The U.S. Congress should limit government data-mining efforts because some techniques don't work and many raise serious privacy concerns, two experts said Monday.
No credible study has found predictive data-mining, which involves combing data for trends to help identify possible terrorists or criminals, to work, said Timothy Sparapani, legislative counsel at the American Civil Liberties Union (ACLU). And subject-based data-mining -- using government-held data to investigate known criminals or crimes that have been committed -- can lead government investigators on wild goose chases, he said during a government privacy roundtable hosted by the U.S. House of Representatives Homeland Security Committee.
Even though subject-based data-mining, sometimes called link analysis, can help government investigators track down associates of known terrorists, it can also lead them to monitor huge numbers of innocent people as people grow increasingly interconnected, Sparapani said.
"If in fact we are all separated by only a few degrees of linkage, then as we move out from an individual who's under review ... pretty soon all of us become suspects," Sparapani said. "We find ourselves in a position where everyone is under the guise of suspicion; everyone is being investigated by the government."
That scenario is bad for privacy but it's also "awfully bad for national security, because you devote such an enormous amount of resources looking at leads that can't possibly lead back to someone who can actually be arrested or prosecuted," he added.

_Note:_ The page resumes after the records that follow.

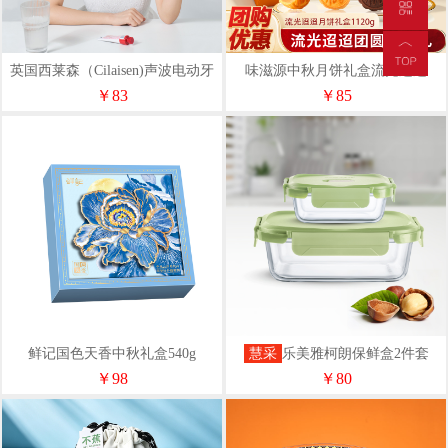
英国西莱森（Cilaisen)声波电动牙
味滋源中秋月饼礼盒流光迢迢
刷CP-T9
1120g
￥83
￥85
鲜记国色天香中秋礼盒540g
慧采
乐美雅柯朗保鲜盒2件套
X1243
￥98
￥80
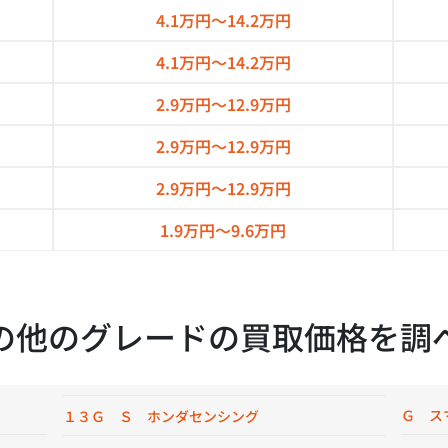
4.1万円～
14.2万円
4.1万円～
14.2万円
2.9万円～
12.9万円
2.9万円～
12.9万円
2.9万円～
12.9万円
1.9万円～
9.6万円
の他のグレードの買取価格を調
Ｇ ス
１３Ｇ Ｓ ホンダセンシング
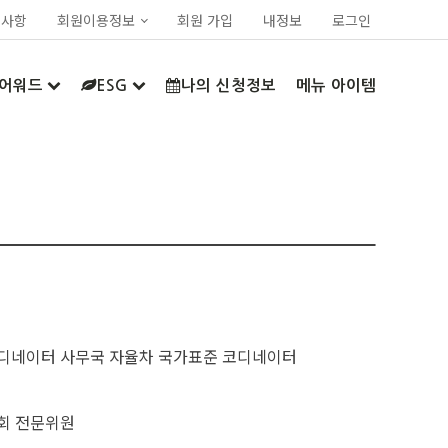
지사항
회원이용정보
회원 가입
내정보
로그인
어워드
ESG
나의 신청정보
메뉴 아이템
디네이터 사무국 자율차 국가표준 코디네이터
회 전문위원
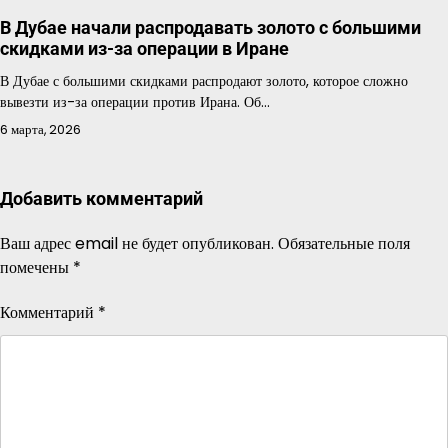
В Дубае начали распродавать золото с большими
скидками из-за операции в Иране
В Дубае с большими скидками распродают золото, которое сложно
вывезти из-за операции против Ирана. Об…
6 марта, 2026
Добавить комментарий
Ваш адрес email не будет опубликован.
Обязательные поля
помечены
*
Комментарий
*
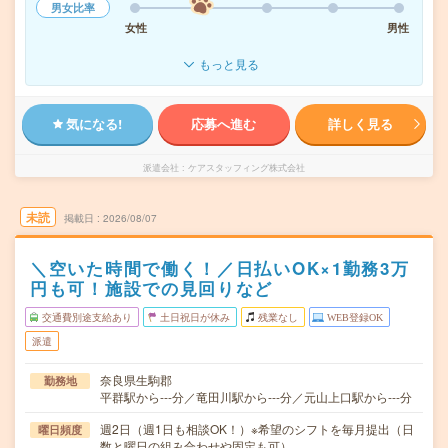
男女比率
女性
男性
もっと見る
気になる!
応募へ進む
詳しく見る
派遣会社
ケアスタッフィング株式会社
未読
掲載日
2026/08/07
＼空いた時間で働く！／日払いOK×1勤務3万
円も可！施設での見回りなど
交通費別途支給あり
土日祝日が休み
残業なし
WEB登録OK
派遣
奈良県生駒郡
勤務地
平群駅から---分／竜田川駅から---分／元山上口駅から---分
週2日（週1日も相談OK！）※希望のシフトを毎月提出（日
曜日頻度
数と曜日の組み合わせや固定も可）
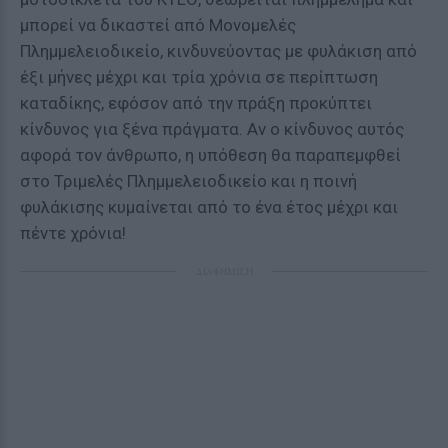
μπορεί να δικαστεί από Μονομελές
Πλημμελειοδικείο, κινδυνεύοντας με φυλάκιση από
έξι μήνες μέχρι και τρία χρόνια σε περίπτωση
καταδίκης, εφόσον από την πράξη προκύπτει
κίνδυνος για ξένα πράγματα. Αν ο κίνδυνος αυτός
αφορά τον άνθρωπο, η υπόθεση θα παραπεμφθεί
στο Τριμελές Πλημμελειοδικείο και η ποινή
φυλάκισης κυμαίνεται από το ένα έτος μέχρι και
πέντε χρόνια!
ΔΙΑΦΗΜΙΣΗ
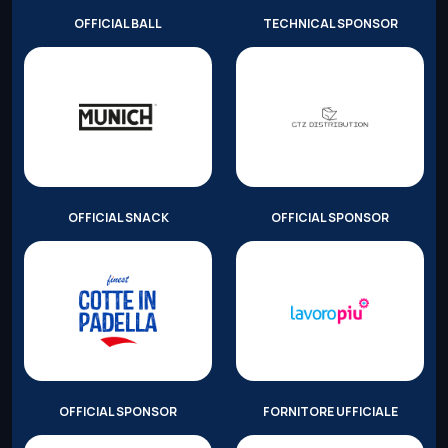
OFFICIAL BALL
TECHNICAL SPONSOR
OFFICIAL SNACK
OFFICIAL SPONSOR
OFFICIAL SPONSOR
FORNITORE UFFICIALE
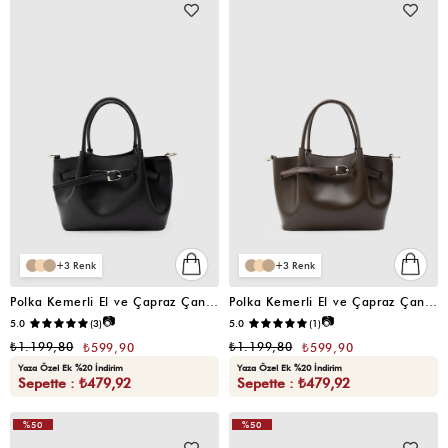
3
3
Polka Kemerli El ve Çapraz Çanta Siyah
Polka Kemerli El ve Çapraz Çanta Kahve
📷
📷
5.0
(3)
5.0
(1)
₺1.199,80
₺1.199,80
₺599,90
₺599,90
Yaza Özel Ek %20 İndirim
Yaza Özel Ek %20 İndirim
Sepette : ₺479,92
Sepette : ₺479,92
%50
%50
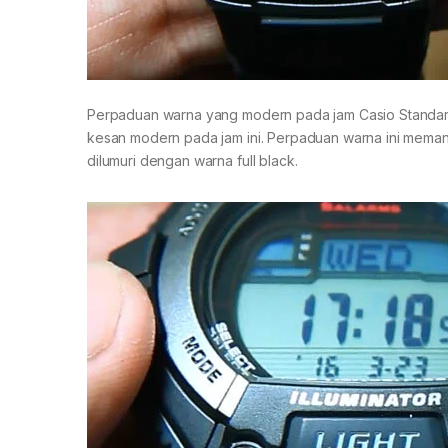
Perpaduan warna yang modern pada jam Casio Standa
kesan modern pada jam ini. Perpaduan warna ini meman
dilumuri dengan warna full black.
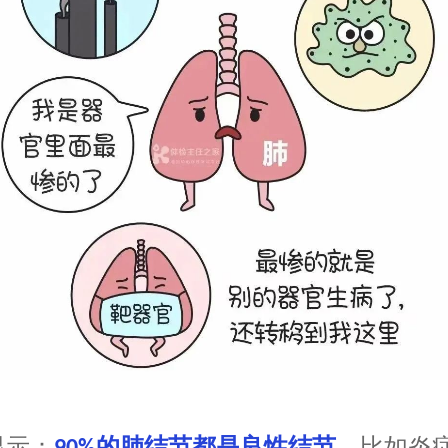
显示：
的肺结节都是良性结节
，比如炎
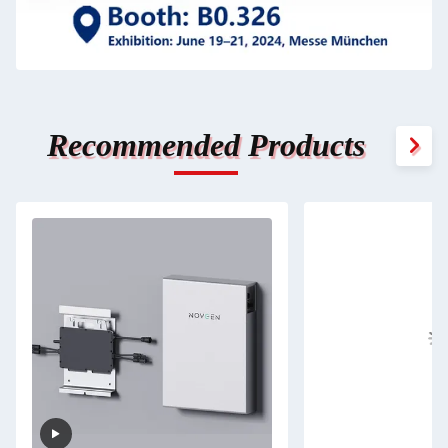
Recommended Products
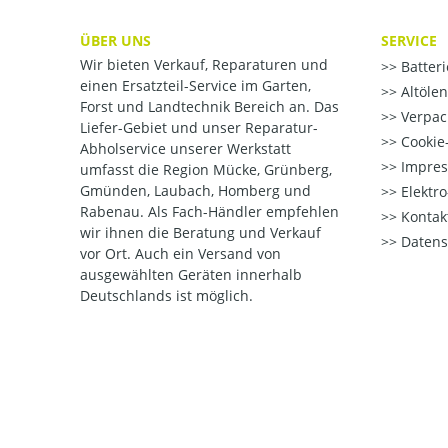
ÜBER UNS
SERVICE
Wir bieten Verkauf, Reparaturen und
Batter
einen Ersatzteil-Service im Garten,
Altöle
Forst und Landtechnik Bereich an. Das
Verpac
Liefer-Gebiet und unser Reparatur-
Cookie-
Abholservice unserer Werkstatt
Impre
umfasst die Region Mücke, Grünberg,
Gmünden, Laubach, Homberg und
Elektr
Rabenau. Als Fach-Händler empfehlen
Kontak
wir ihnen die Beratung und Verkauf
Datens
vor Ort. Auch ein Versand von
ausgewählten Geräten innerhalb
Deutschlands ist möglich.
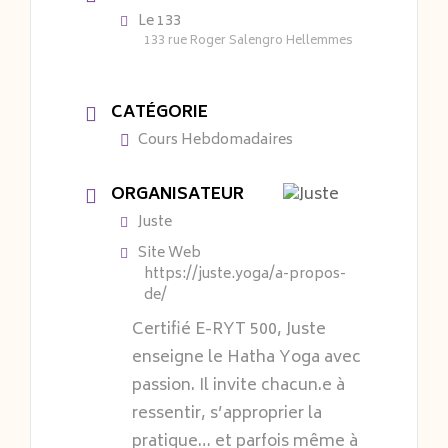
Le 133
133 rue Roger Salengro Hellemmes
CATÉGORIE
Cours Hebdomadaires
ORGANISATEUR
Juste
Site Web
https://juste.yoga/a-propos-
de/
Certifié E-RYT 500, Juste
enseigne le Hatha Yoga avec
passion. Il invite chacun.e à
ressentir, s’approprier la
pratique… et parfois même à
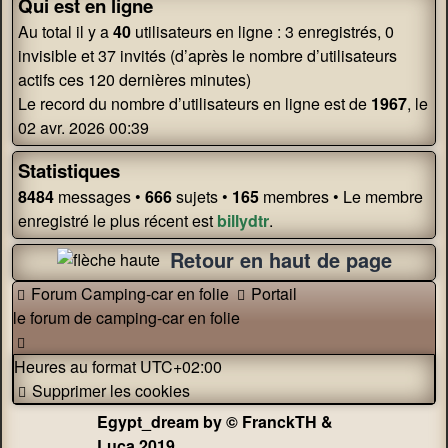
Qui est en ligne
Au total il y a
40
utilisateurs en ligne : 3 enregistrés, 0
invisible et 37 invités (d’après le nombre d’utilisateurs
actifs ces 120 dernières minutes)
Le record du nombre d’utilisateurs en ligne est de
1967
, le
02 avr. 2026 00:39
Statistiques
8484
messages •
666
sujets •
165
membres • Le membre
enregistré le plus récent est
billydtr
.
Retour en haut de page
Forum Camping-car en folie
Portail
le forum de camping-car en folie
Heures au format
UTC+02:00
Supprimer les cookies
Egypt_dream by © FranckTH &
Luca 2019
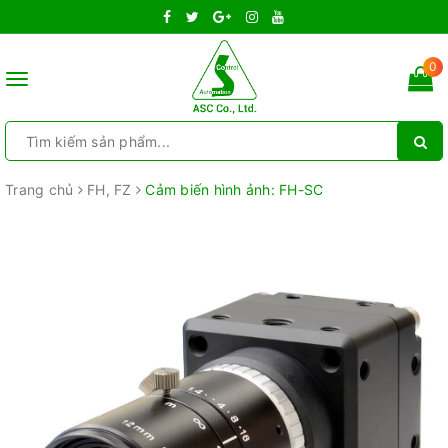
0
Toggle
navigation
Trang chủ
FH, FZ
Cảm biến hình ảnh: FH-SC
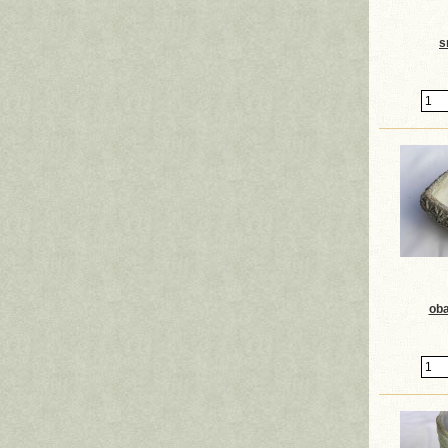
s
oba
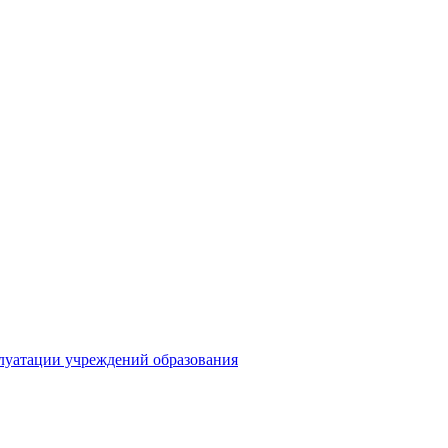
плуатации учреждений образования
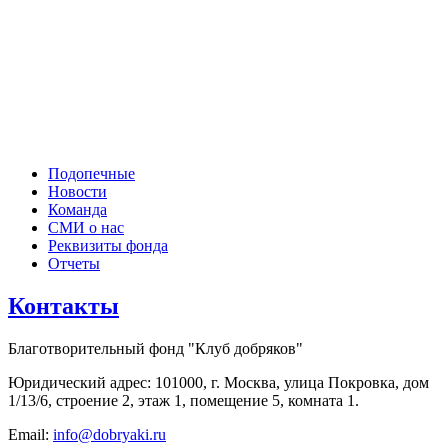
Подопечные
Новости
Команда
СМИ о нас
Реквизиты фонда
Отчеты
Контакты
Благотворительный фонд "Клуб добряков"
Юридический адрес: 101000, г. Москва, улица Покровка, дом
1/13/6, строение 2, этаж 1, помещение 5, комната 1.
Email:
info@dobryaki.ru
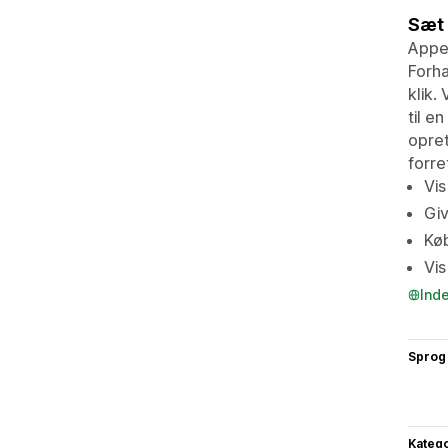
Sæt 
Appen
Forha
klik.
til e
opret
forre
Vis
Giv
Køb
Vis
Ind
Sprog
Katego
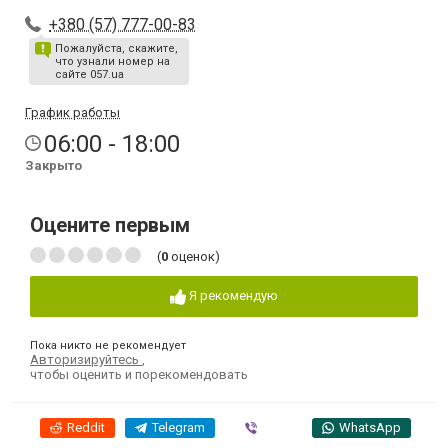
+380 (57) 777-00-83
Пожалуйста, скажите,
что узнали номер на
сайте 057.ua
График работы
06:00 - 18:00
Закрыто
Оцените первым
(
0
оценок)
Я рекомендую
Пока никто не рекомендует
Авторизируйтесь
,
чтобы оценить и порекомендовать
Reddit
Telegram
Viber
WhatsApp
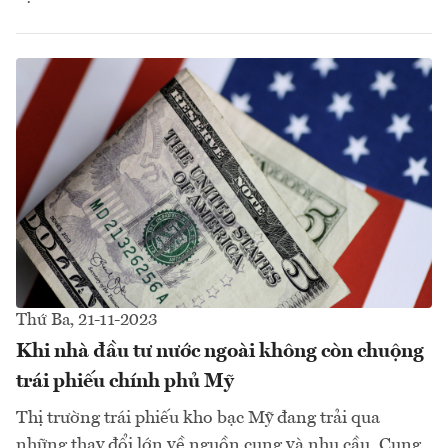
Thứ Ba, 21-11-2023
Khi nhà đầu tư nước ngoài không còn chuộng
trái phiếu chính phủ Mỹ
Thị trường trái phiếu kho bạc Mỹ đang trải qua
những thay đổi lớn về nguồn cung và nhu cầu. Cung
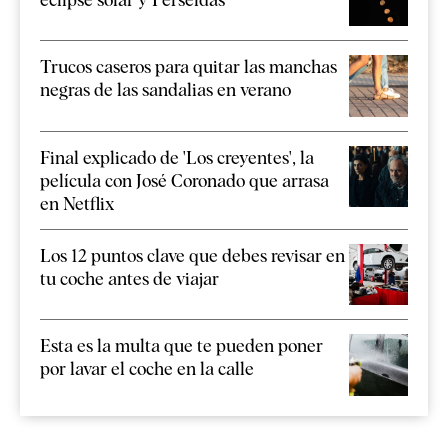
Trucos caseros para quitar las manchas
negras de las sandalias en verano
Final explicado de 'Los creyentes', la
película con José Coronado que arrasa
en Netflix
Los 12 puntos clave que debes revisar en
tu coche antes de viajar
Esta es la multa que te pueden poner
por lavar el coche en la calle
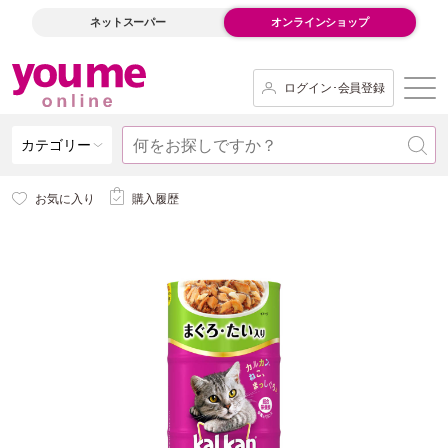
ネットスーパー
オンラインショップ
ログイン･会員登録
カテゴリー
お気に入り
購入履歴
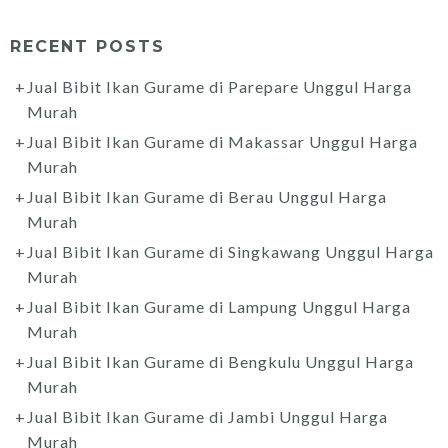
RECENT POSTS
Jual Bibit Ikan Gurame di Parepare Unggul Harga
Murah
Jual Bibit Ikan Gurame di Makassar Unggul Harga
Murah
Jual Bibit Ikan Gurame di Berau Unggul Harga
Murah
Jual Bibit Ikan Gurame di Singkawang Unggul Harga
Murah
Jual Bibit Ikan Gurame di Lampung Unggul Harga
Murah
Jual Bibit Ikan Gurame di Bengkulu Unggul Harga
Murah
Jual Bibit Ikan Gurame di Jambi Unggul Harga
Murah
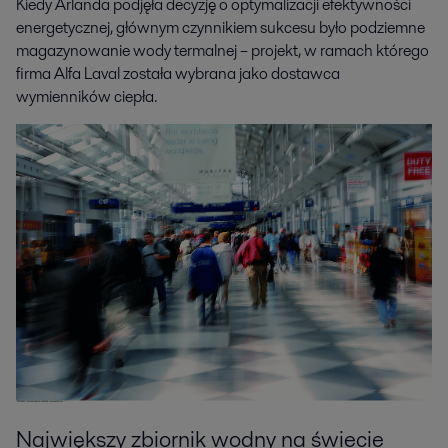
Kiedy Arlanda podjęła decyzję o optymalizacji efektywności
energetycznej, głównym czynnikiem sukcesu było podziemne
magazynowanie wody termalnej – projekt, w ramach którego
firma Alfa Laval została wybrana jako dostawca
wymienników ciepła.
Największy zbiornik wodny na świecie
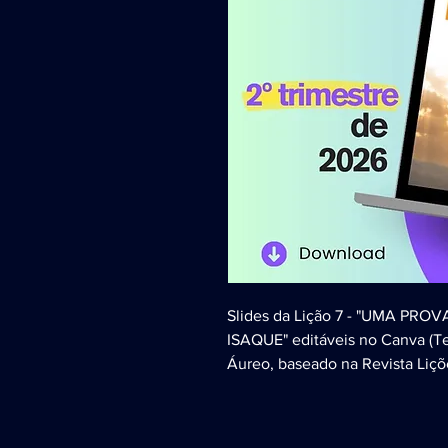
Slides da Lição 7 - "UMA PRO
ISAQUE" editáveis no Canva (T
Áureo, baseado na Revista Liçõ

Kate Martin, director of the Center for National Security Studies, suggested that government officials would contend that link analysis is an important tool for tracking terrorists. Government investigators should check out the phone numbers contained on a laptop recovered from a terrorist, she said.
"Can't you imagine a scenario where that type of link analysis would be extremely useful?" she said.
However, Martin also asked if the U.S. government was looking at whether data-mining and other technology-based investigative approaches actually work before deploying them.
In some cases, the government hasn't looked at effectiveness and whether tech programs are focused to avoid privacy problems, said Nuala O'Connor Kelly, senior counsel for information governance and privacy at General Electric and former chief privacy officer at the U.S. Department of Homeland Security.
"We found in our experience ... at the Department of Homeland Security that we were the only people asking that question," O'Connor Kelly said. "Does the thing do what it's supposed to do?"
Sparapani and Fred Cate, a law professor and director of the Center for Applied Cybersecurity Research at Indiana University, both recommended that the House committee ban the use of predictive data-mining at DHS. Predictive data-mining is "a categorical and unmitigated waste of taxpayer dollars," Sparapani said. "Predictive data-mining is, in my opinion, akin to alchemy or astrology in its relationship to science. Put simply, it has no relationship to science."
Both men referred to the National Academy of Sciences report, released last month, questioning the effectiveness of data-mining in terrorism investigations. The report suggested many government data-mining efforts will result in huge numbers of false positives.
While government agencies seem to make a compelling case for using government-held data for data-mining, members of Congress need to hold the agencies and programs accountable, Cate said. Some people in government seem to argue, "Look at all these data trails -- you mean if we put them all together, we couldn't figure out who the bad guys are?" he said.
In addition, lots of companies are selling data-mining products, which creates demand, Cate added. "It is a less difficult and painful way of going about homeland security. Rather than more fences, more borders, more searching people everywhere they go, data-mining feels less intrusive somehow," he said.